No Canadian has been untouched by the impact of mental illness, either on themselves or on a person close to them. According to the Centre for Addiction and Mental Health (CAMH), which employs more than 1,500 OPSEU members, 20 per cent of all Canadians will personally experience a mental health issue in their lifetime. Age, occupation or educational status provide no exemption from the illness. It’s estimated that the cost of mental health issues on the national economy amounts to almost $8 billion — $4.7 billion in care, and $3.2 billion in disability and early death.
It saddens me then to say that mental health workers don’t receive the full credit they deserve as health care practitioners. Every day they must demonstrate extraordinary patience, compassion, care and professionalism. At times, inside mental health care facilities, they must exercise physical strength to protect their patients and themselves.
Hardly a day goes by somewhere in Ontario when a mental health care worker, or a patient, does not find themselves a victim of needless violence. Last year at the Waypoint Centre for Mental Health Care in Penetanguishene, several of our members were seriously injured in a series of attacks. That’s not the exception; that’s the rule – and it must stop at every mental health facility in the province.
“Get Loud” is the theme adopted by the Canadian Mental Health Association to mark this week. Getting loud is a tactic that OPSEU mental health care workers have practiced for years in their campaign to build harm-free workplaces.

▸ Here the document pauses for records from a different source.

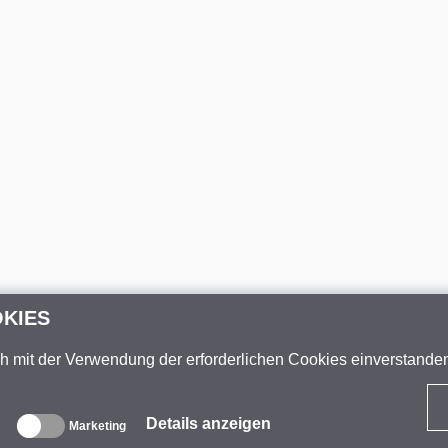
OKIES
ch mit der Verwendung der erforderlichen Cookies einverstand
Details anzeigen
Marketing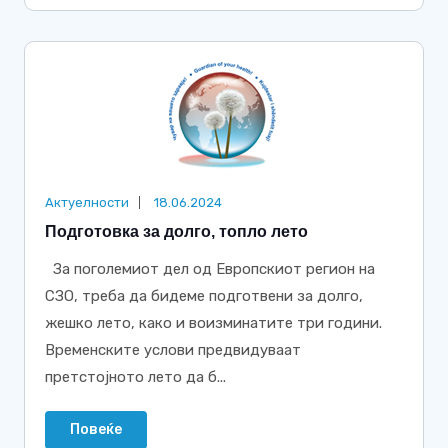
Актуелности
18.06.2024
Подготовка за долго, топло лето
За поголемиот дел од Европскиот регион на
СЗО, треба да бидеме подготвени за долго,
жешко лето, како и воизминатите три години.
Временските услови предвидуваат
претстојното лето да б...
Повеќе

OPSEU has been a leader in demanding that all workplaces obey the rules of the Occupational Health and Safety Act (OHSA). Last October, our mental health care leaders met to learn how to make the OHSA work for their members. Their activity continues this year after our Executive Board approved a host of activities – facility safety tours, letter-writing campaign, media events and more – that will culminate in a Day of Action at Queen’s Park on October 10, World Mental Health Day.
I’ve worked for many years in a psychiatric facility. I know firsthand the dangers. But I also know the immense rewards for helping those with debilitating mental illness become healthy again. On this special week for mental health care workers, all of OPSEU says “thank you” for your exemplary service to our province.